Thanks, Amanda. Millard’s book–which I really am enjoying tremendously–really does “need” Garfield to be heroic, and so she goes to great lengths to paint him as such. It’s a really romanticized version of Garfield, though.
Thanks for the Cozzens reference, which I hadn’t seen. Ackerman’s book, while exhaustive about events in the campaign, really avoids almost any kind of analysis of Garfield’s character at all. Perry spends considerable time on the topic because it sets Garfield apart from the other future-presidents in his book, although Perry’s portrait is mostly war-era and not Gilded Age-era Garfield.

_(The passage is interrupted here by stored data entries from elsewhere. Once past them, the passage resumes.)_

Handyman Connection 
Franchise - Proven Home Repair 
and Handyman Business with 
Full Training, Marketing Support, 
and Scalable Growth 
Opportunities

A little dated in my reply, but a good biography also exists from Alan Peskin “Garfield” which deals well with the political and the military Garfield. I agree with you that Garfield was concerned with his election. Afterall, his campaign trip to New York to try and bring Roscoe Conkling and the Stalwarts on board would have fatal results in the long term. And he invented the Front Porch Campaign where groups came in on the train to his home in Mentor to meet and hear what the candidate had to say. It would have been interesting to have seen what kind of Presidency he would have had. His problems with Conkling were serious and unresolved at the time of his assassination. That said, Garfield was a very smart man. The Gilded Age may have taken another direction with him – instead of Arthur – at the helm.